In an increasingly polarized world, our only chance for coming together and moving forward is to learn from those who have mastered the art and science of disagreement. In this book, we’ll learn from experts who are highly skilled at getting the most out of highly charged encounters: interrogators, cops, divorce mediators, therapists, diplomats, psychologists. These professionals know how to get something valuable – information, insight, ideas—from the toughest, most antagonistic conversations. They are brilliant communicators: masters at shaping the conversation beneath the conversation. They know how to turn the heat of conflict into the light of creativity, connection, and insight.

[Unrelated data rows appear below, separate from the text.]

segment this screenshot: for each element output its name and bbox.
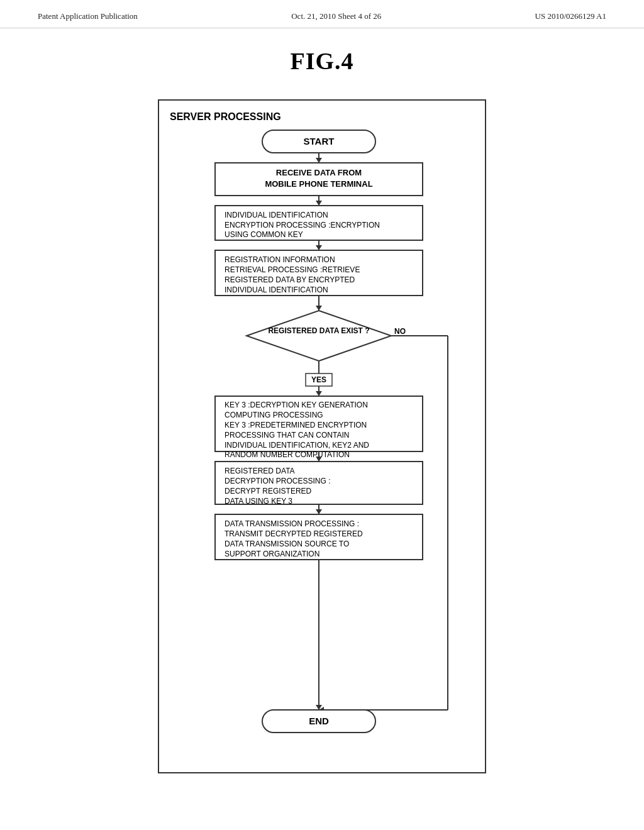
key3-line5: INDIVIDUAL IDENTIFICATION, KEY2 AND xyxy=(225,441,369,450)
flowchart-title: SERVER PROCESSING xyxy=(170,111,281,122)
flowchart: SERVER PROCESSING START RECEIVE DATA FRO… xyxy=(152,94,492,782)
start-label: START xyxy=(304,136,335,147)
registration-line2: RETRIEVAL PROCESSING :RETRIEVE xyxy=(225,265,360,274)
decrypt-line2: DECRYPTION PROCESSING : xyxy=(225,477,330,485)
transmit-line2: TRANSMIT DECRYPTED REGISTERED xyxy=(225,529,363,538)
registration-line4: INDIVIDUAL IDENTIFICATION xyxy=(225,285,328,294)
individual-line1: INDIVIDUAL IDENTIFICATION xyxy=(225,211,328,219)
key3-line4: PROCESSING THAT CAN CONTAIN xyxy=(225,431,349,440)
decision-line1: REGISTERED DATA EXIST ? xyxy=(268,326,369,335)
transmit-line3: DATA TRANSMISSION SOURCE TO xyxy=(225,540,349,548)
yes-label: YES xyxy=(311,375,326,384)
header-right: US 2010/0266129 A1 xyxy=(535,11,606,21)
key3-line1: KEY 3 :DECRYPTION KEY GENERATION xyxy=(225,401,368,409)
key3-line3: KEY 3 :PREDETERMINED ENCRYPTION xyxy=(225,421,367,429)
transmit-line1: DATA TRANSMISSION PROCESSING : xyxy=(225,519,359,528)
individual-line3: USING COMMON KEY xyxy=(225,230,303,239)
decrypt-line3: DECRYPT REGISTERED xyxy=(225,487,312,495)
decrypt-line4: DATA USING KEY 3 xyxy=(225,497,292,506)
flowchart-svg: SERVER PROCESSING START RECEIVE DATA FRO… xyxy=(152,94,492,779)
fig-title: FIG.4 xyxy=(290,47,353,75)
registration-line3: REGISTERED DATA BY ENCRYPTED xyxy=(225,275,355,284)
key3-line6: RANDOM NUMBER COMPUTATION xyxy=(225,450,350,459)
registration-line1: REGISTRATION INFORMATION xyxy=(225,255,335,264)
header-center: Oct. 21, 2010 Sheet 4 of 26 xyxy=(291,11,381,21)
no-label: NO xyxy=(394,327,406,336)
decrypt-line1: REGISTERED DATA xyxy=(225,467,295,475)
transmit-line4: SUPPORT ORGANIZATION xyxy=(225,550,319,558)
end-label: END xyxy=(309,716,329,726)
receive-line1: RECEIVE DATA FROM xyxy=(276,168,362,177)
header-left: Patent Application Publication xyxy=(38,11,138,21)
key3-line2: COMPUTING PROCESSING xyxy=(225,411,323,419)
receive-line2: MOBILE PHONE TERMINAL xyxy=(265,179,372,189)
page-header: Patent Application Publication Oct. 21, … xyxy=(0,0,644,28)
individual-line2: ENCRYPTION PROCESSING :ENCRYPTION xyxy=(225,221,380,230)
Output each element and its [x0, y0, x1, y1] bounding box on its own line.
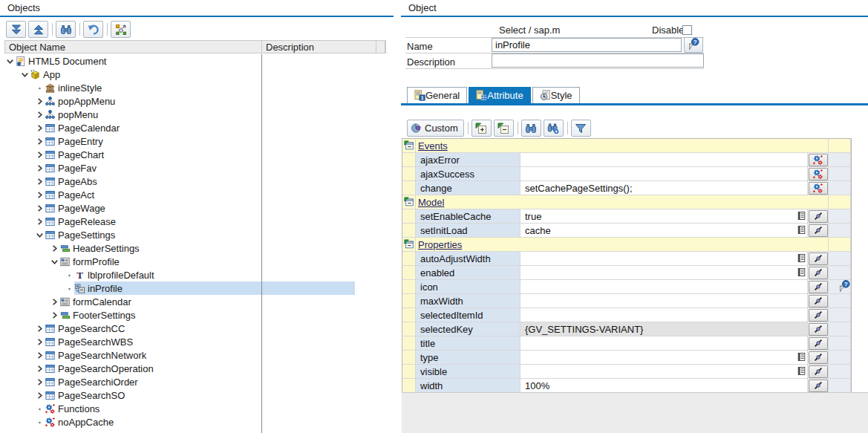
attribute-value-setEnableCache[interactable]: true: [521, 209, 808, 224]
value-list-icon[interactable]: [797, 253, 806, 265]
tree-item-content[interactable]: PageAbs: [45, 175, 100, 188]
binding-button[interactable]: [809, 365, 828, 378]
script-editor-button[interactable]: [809, 168, 828, 180]
chevron-collapsed-icon[interactable]: [49, 311, 59, 319]
find-button[interactable]: [56, 21, 76, 38]
tree-item-content[interactable]: PageSearchOperation: [45, 362, 157, 375]
binding-button[interactable]: [809, 210, 828, 223]
tree-item-lblprofileDefault[interactable]: TlblprofileDefault: [0, 268, 394, 281]
tree-item-inProfile[interactable]: inProfile: [0, 281, 394, 295]
value-list-icon[interactable]: [797, 352, 806, 364]
tree-item-PageCalendar[interactable]: PageCalendar: [0, 121, 394, 134]
column-header-description[interactable]: Description: [262, 41, 376, 53]
binding-button[interactable]: [809, 380, 828, 392]
tree-item-PageSearchNetwork[interactable]: PageSearchNetwork: [0, 348, 394, 362]
tree-item-content[interactable]: popMenu: [45, 108, 101, 121]
tree-item-content[interactable]: PageSettings: [45, 228, 118, 241]
tree-item-content[interactable]: PageCalendar: [45, 121, 123, 134]
tree-item-content[interactable]: PageSearchNetwork: [45, 348, 149, 362]
attribute-value-icon[interactable]: [521, 280, 808, 294]
tree-item-HTML5 Document[interactable]: HTML5 Document: [0, 54, 394, 68]
tree-item-content[interactable]: Functions: [45, 402, 102, 415]
tree-item-App[interactable]: App: [0, 68, 394, 81]
tree-item-content[interactable]: HTML5 Document: [15, 54, 109, 68]
tree-item-PageSearchCC[interactable]: PageSearchCC: [0, 322, 394, 335]
tree-item-PageSearchOperation[interactable]: PageSearchOperation: [0, 362, 394, 375]
binding-button[interactable]: [809, 337, 828, 350]
tree-item-PageRelease[interactable]: PageRelease: [0, 215, 394, 228]
name-help-button[interactable]: ?: [684, 37, 703, 53]
attribute-value-ajaxError[interactable]: [521, 153, 808, 167]
attribute-value-selectedItemId[interactable]: [521, 308, 808, 322]
script-editor-button[interactable]: [809, 154, 828, 166]
attribute-value-type[interactable]: [521, 351, 808, 365]
tree-item-noAppCache[interactable]: noAppCache: [0, 415, 394, 429]
column-header-object-name[interactable]: Object Name: [5, 41, 262, 53]
tree-item-content[interactable]: PageSearchWBS: [45, 335, 136, 348]
binding-button[interactable]: [809, 309, 828, 322]
tree-item-content[interactable]: formProfile: [59, 255, 123, 268]
tree-item-content[interactable]: App: [30, 68, 63, 81]
tree-item-content[interactable]: formCalendar: [59, 295, 134, 308]
tree-item-PageAct[interactable]: PageAct: [0, 188, 394, 201]
chevron-collapsed-icon[interactable]: [49, 244, 59, 253]
attribute-value-width[interactable]: 100%: [521, 379, 808, 393]
chevron-expanded-icon[interactable]: [19, 71, 30, 79]
find-button[interactable]: [521, 120, 541, 137]
name-input[interactable]: [492, 38, 682, 52]
chevron-collapsed-icon[interactable]: [34, 191, 45, 199]
binding-button[interactable]: [809, 224, 828, 237]
tree-item-content[interactable]: PageFav: [45, 161, 99, 175]
chevron-collapsed-icon[interactable]: [34, 137, 45, 146]
attribute-value-autoAdjustWidth[interactable]: [521, 252, 808, 266]
chevron-collapsed-icon[interactable]: [34, 178, 45, 186]
tree-item-PageSearchWBS[interactable]: PageSearchWBS: [0, 335, 394, 348]
attribute-value-setInitLoad[interactable]: cache: [521, 224, 808, 238]
attribute-value-selectedKey[interactable]: {GV_SETTINGS-VARIANT}: [521, 322, 808, 336]
binding-button[interactable]: [809, 295, 828, 307]
tree-item-popAppMenu[interactable]: popAppMenu: [0, 94, 394, 108]
binding-button[interactable]: [809, 281, 828, 293]
tree-item-content[interactable]: TlblprofileDefault: [74, 268, 157, 281]
undo-button[interactable]: [83, 21, 103, 38]
tree-item-content[interactable]: PageWage: [45, 201, 108, 215]
tree-item-Functions[interactable]: Functions: [0, 402, 394, 415]
chevron-collapsed-icon[interactable]: [34, 378, 45, 386]
tab-style[interactable]: Style: [532, 87, 580, 103]
custom-button[interactable]: Custom: [407, 120, 464, 137]
tab-general[interactable]: 1General: [407, 87, 467, 103]
tree-item-content[interactable]: HeaderSettings: [59, 241, 143, 255]
section-link-properties[interactable]: Properties: [418, 239, 462, 250]
value-list-icon[interactable]: [797, 366, 806, 378]
chevron-collapsed-icon[interactable]: [34, 338, 45, 346]
find-next-button[interactable]: [544, 120, 564, 137]
chevron-collapsed-icon[interactable]: [34, 151, 45, 159]
value-list-icon[interactable]: [797, 267, 806, 279]
tree-item-PageSearchiOrder[interactable]: PageSearchiOrder: [0, 375, 394, 388]
tree-item-FooterSettings[interactable]: FooterSettings: [0, 308, 394, 322]
tree-item-formProfile[interactable]: formProfile: [0, 255, 394, 268]
tree-item-content-selected[interactable]: inProfile: [74, 281, 355, 295]
section-link-events[interactable]: Events: [418, 140, 448, 152]
tree-item-content[interactable]: PageSearchSO: [45, 388, 128, 402]
chevron-collapsed-icon[interactable]: [34, 325, 45, 333]
tree-item-formCalendar[interactable]: formCalendar: [0, 295, 394, 308]
section-link-model[interactable]: Model: [418, 197, 444, 208]
attribute-value-enabled[interactable]: [521, 266, 808, 280]
attribute-value-maxWidth[interactable]: [521, 294, 808, 308]
tree-item-PageSearchSO[interactable]: PageSearchSO: [0, 388, 394, 402]
chevron-collapsed-icon[interactable]: [34, 97, 45, 105]
tree-item-popMenu[interactable]: popMenu: [0, 108, 394, 121]
disable-checkbox[interactable]: [682, 25, 692, 35]
tree-item-HeaderSettings[interactable]: HeaderSettings: [0, 241, 394, 255]
tree-item-content[interactable]: noAppCache: [45, 415, 117, 429]
tree-item-content[interactable]: PageEntry: [45, 134, 106, 148]
chevron-collapsed-icon[interactable]: [49, 298, 59, 306]
chevron-collapsed-icon[interactable]: [34, 204, 45, 212]
node-open-button[interactable]: [471, 120, 492, 137]
binding-button[interactable]: [809, 323, 828, 336]
binding-button[interactable]: [809, 253, 828, 265]
chevron-collapsed-icon[interactable]: [34, 164, 45, 172]
tree-item-content[interactable]: FooterSettings: [59, 308, 139, 322]
attribute-value-visible[interactable]: [521, 365, 808, 379]
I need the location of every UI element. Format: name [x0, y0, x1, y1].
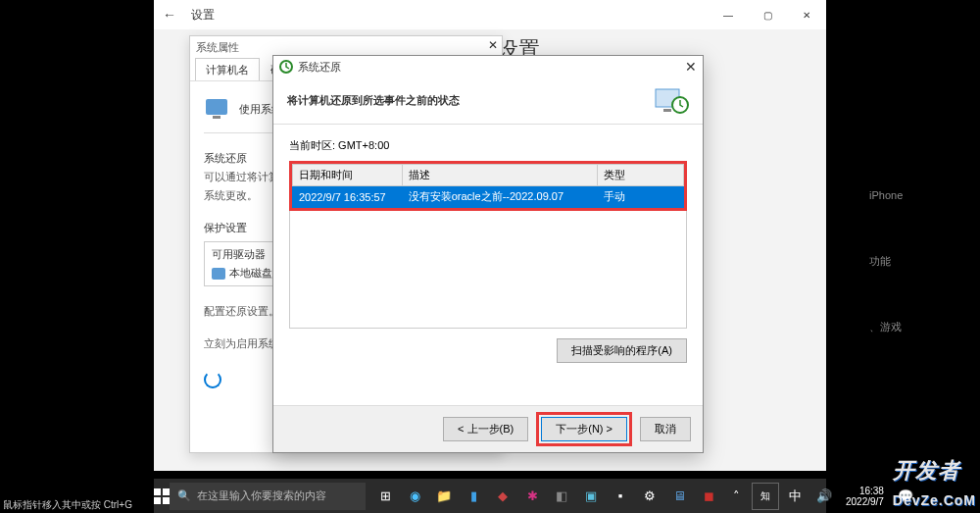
col-type[interactable]: 类型: [598, 165, 684, 186]
restore-title: 系统还原: [298, 60, 341, 75]
cancel-button[interactable]: 取消: [640, 417, 691, 441]
next-button[interactable]: 下一步(N) >: [541, 417, 627, 441]
svg-rect-4: [663, 109, 671, 112]
svg-rect-8: [154, 497, 161, 504]
restore-point-row[interactable]: 2022/9/7 16:35:57 没有安装oracle之前--2022.09.…: [293, 186, 684, 208]
next-button-highlight: 下一步(N) >: [536, 412, 632, 446]
svg-rect-7: [163, 488, 170, 495]
restore-points-table-highlight: 日期和时间 描述 类型 2022/9/7 16:35:57 没有安装oracle…: [289, 161, 687, 211]
back-button[interactable]: < 上一步(B): [443, 417, 528, 441]
settings-icon[interactable]: ⚙: [636, 483, 663, 510]
app-icon[interactable]: ◆: [489, 483, 516, 510]
task-view-icon[interactable]: ⊞: [371, 483, 399, 510]
restore-task-icon[interactable]: 🖥: [665, 483, 693, 510]
settings-title: 设置: [191, 7, 215, 24]
restore-header-text: 将计算机还原到所选事件之前的状态: [287, 93, 460, 108]
disk-icon: [212, 268, 225, 280]
taskbar-search[interactable]: 🔍 在这里输入你要搜索的内容: [170, 483, 366, 510]
restore-header: 将计算机还原到所选事件之前的状态: [273, 77, 703, 125]
tab-computer-name[interactable]: 计算机名: [195, 58, 260, 80]
spinner-icon: [204, 371, 221, 388]
app-icon-3[interactable]: ◧: [548, 483, 575, 510]
svg-rect-9: [163, 497, 170, 504]
volume-icon[interactable]: 🔊: [810, 483, 838, 510]
timezone-label: 当前时区: GMT+8:00: [289, 138, 687, 153]
vscode-icon[interactable]: ▮: [460, 483, 487, 510]
start-button[interactable]: [154, 479, 170, 513]
explorer-icon[interactable]: 📁: [430, 483, 458, 510]
edge-icon[interactable]: ◉: [401, 483, 428, 510]
app-icon-4[interactable]: ▣: [577, 483, 605, 510]
col-datetime[interactable]: 日期和时间: [293, 165, 403, 186]
settings-titlebar: ← 设置 — ▢ ✕: [154, 0, 826, 29]
sysprops-title: 系统属性: [196, 40, 239, 55]
minimize-button[interactable]: —: [709, 0, 748, 29]
svg-rect-1: [213, 116, 220, 119]
restore-icon: [279, 60, 293, 74]
monitor-clock-icon: [654, 85, 689, 117]
tray-chevron-icon[interactable]: ˄: [722, 483, 750, 510]
status-bar-text: 鼠标指针移入其中或按 Ctrl+G: [3, 498, 132, 512]
monitor-icon: [204, 97, 231, 121]
maximize-button[interactable]: ▢: [748, 0, 787, 29]
app-icon-2[interactable]: ✱: [518, 483, 546, 510]
restore-titlebar: 系统还原 ✕: [273, 56, 703, 77]
back-button[interactable]: ←: [154, 7, 185, 23]
tray-app-icon[interactable]: 知: [752, 483, 779, 510]
search-placeholder: 在这里输入你要搜索的内容: [197, 488, 326, 503]
scan-affected-button[interactable]: 扫描受影响的程序(A): [557, 338, 687, 363]
app-icon-5[interactable]: ◼: [695, 483, 722, 510]
taskbar-clock[interactable]: 16:38 2022/9/7: [840, 486, 890, 507]
wizard-footer: < 上一步(B) 下一步(N) > 取消: [273, 405, 703, 452]
search-icon: 🔍: [177, 489, 191, 502]
terminal-icon[interactable]: ▪: [607, 483, 634, 510]
close-button[interactable]: ✕: [787, 0, 826, 29]
close-icon[interactable]: ✕: [488, 38, 498, 52]
restore-points-table[interactable]: 日期和时间 描述 类型 2022/9/7 16:35:57 没有安装oracle…: [292, 164, 684, 208]
table-empty-area: [289, 211, 687, 329]
close-icon[interactable]: ✕: [685, 59, 697, 75]
taskbar: 🔍 在这里输入你要搜索的内容 ⊞ ◉ 📁 ▮ ◆ ✱ ◧ ▣ ▪ ⚙ 🖥 ◼ ˄…: [154, 479, 826, 513]
svg-rect-6: [154, 488, 161, 495]
system-restore-wizard: 系统还原 ✕ 将计算机还原到所选事件之前的状态 当前时区: GMT+8:00 日…: [272, 55, 704, 453]
col-description[interactable]: 描述: [402, 165, 598, 186]
ime-icon[interactable]: 中: [781, 483, 808, 510]
windows-icon: [154, 488, 170, 504]
watermark: 开发者DevZe.CoM: [893, 456, 976, 511]
svg-rect-0: [206, 99, 227, 115]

In this much-need book, Ian Leslie explores what happens to us when we argue, why disagreement makes us stressed, and why we get angry. He explains why we urgently need to transform the way we think about conflict and how having better disagreements can make us more successful. By drawing together the lessons he learns from different experts, he proposes a series of clear principles that we can all use to make our most difficult dialogues more productive—and our increasingly acrimonious world a better place.
PUBLISHERS WEEKLY
Journalist Leslie (Born Liars: Why We Can't Live Without Deceit) sheds light on disagreement in this encouraging take on the reasons communication tends to break down in conflict. Arguments often go poorly, Leslie writes, due to the high emotions at play: conflict is "nearly always entangled with how we feel about each other." He studies professionals who manage "high-stakes adversarial conversations," such as therapists and hostage negotiators, and examines the way power and status impact emotional response: an attack, for instance, is a way of "asserting status." He also surveys how cultural differences can impact disagreements, drawing on the standoff between the FBI and the religious Branch Davidians in 1993: the FBI could not "see its own culture" in contrast to the Davidians, who believed their leader was chosen by God; this "failure of imagination" meant they could not negotiate effectively. On the advice front, Leslie teaches readers how to spot artificial rage inflation on social media and establish a relationship of trust in which disagreements can be fruitful, and makes a case for civility as a mean to grease the wheels of a conversation. Leslie succeeds in framing disagreements as a source of creativity with the potential to deepen interpersonal understanding. The result is a thoughtful, thought-provoking guide to getting along even when doing so might seem impossible.